### TASK DESCRIPTION:
Every record must be retyped exactly as it reads.

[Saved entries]
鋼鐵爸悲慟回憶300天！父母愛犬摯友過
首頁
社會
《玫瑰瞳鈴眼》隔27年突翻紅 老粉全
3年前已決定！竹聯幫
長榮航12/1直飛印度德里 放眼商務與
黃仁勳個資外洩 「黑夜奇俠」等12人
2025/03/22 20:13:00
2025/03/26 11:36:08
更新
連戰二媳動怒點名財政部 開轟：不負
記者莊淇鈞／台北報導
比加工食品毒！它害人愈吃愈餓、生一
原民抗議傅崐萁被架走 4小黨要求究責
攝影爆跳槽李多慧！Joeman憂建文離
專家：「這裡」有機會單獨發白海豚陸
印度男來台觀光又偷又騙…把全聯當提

### REPLY TO THE TASK:
鋼鐵爸悲慟回憶300天！父母愛犬摯友過
首頁
社會
《玫瑰瞳鈴眼》隔27年突翻紅 老粉全
3年前已決定！竹聯幫
長榮航12/1直飛印度德里 放眼商務與
黃仁勳個資外洩 「黑夜奇俠」等12人
2025/03/22 20:13:00
2025/03/26 11:36:08
更新
連戰二媳動怒點名財政部 開轟：不負
記者莊淇鈞／台北報導
比加工食品毒！它害人愈吃愈餓、生一
原民抗議傅崐萁被架走 4小黨要求究責
攝影爆跳槽李多慧！Joeman憂建文離
專家：「這裡」有機會單獨發白海豚陸
印度男來台觀光又偷又騙…把全聯當提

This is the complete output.